Although belonging to another sector of the region’s historical population, the noteworthy structures are no less sophisticated. “A surprising feature of the Bavarian Alps is the large number of monasteries and abbeys that are to be seen here,” says the DK Eyewitness Travel Guide: Munich and the Bavarian Alps.
The DK Guide describes that the first monasteries to be established in the Bavarian Alps was during the early middle ages. Other flourishing periods for the construction of monastic buildings were during the 11th and 12th centuries and during the Enlightenment period. Although more than 160 monasteries were secularized at the beginning of the 19th century, today visitors can still visit numerous of these beautifully grand edifices and grounds and even in some cases observe present day monastic culture. Whether or not you prescribe to the same faith symbolic of the abbeys located throughout the Bavarian Alps’ foothills, your senses will be smitten as will your cultural curiosity.
Ettal Abbey is an example of a Benedictine monastery that is currently home to a community of practicing monks. Founded in 1330, today the abbey’s castle-like structure and dome-topped cathedral is open to the public for tours and services. Since its monastic community of 50 abides by the Benedictine principles of being self-sufficient, visitors can also tour the fruits of the monks’ labours, such as their cheese factory, brewery, farm, gardens and market.
Ottobeuren Abbey, located in the Bavarian Allgäu, was founded in 764 by its first abbot, Toto. Today it has priory status and a population of just over 20 monks. Four times a day the monastic community engages in prayerful songs and chants. Visitors can tour around the abbey’s art gallery with works ranging from the Gothic to the Baroque period, the library of leather bound books, marble columns and elaborate murals and the ornate Emperor’s hall. Ottobeuren Abbey also offers retreats and workshops to individuals seeking reflection, spiritual enlightenment or positive mental health.

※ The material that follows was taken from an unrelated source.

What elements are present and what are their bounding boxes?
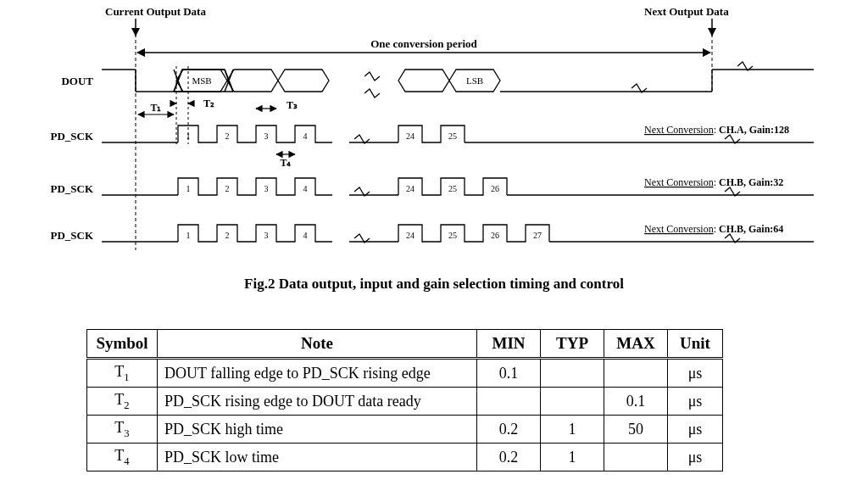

In addition, the Bavarian region is home to other religious grandeur, including the Frauenchiemsee Monastery, the Monastery of St. Mang, the Benedictine Abbey of Niederalteich and more. Whether you visit one or more of these holy sites or find your own secluded patch of nature or architecture, you will undoubtedly experience your own personal sense of spirituality throughout the Bavarian Alps.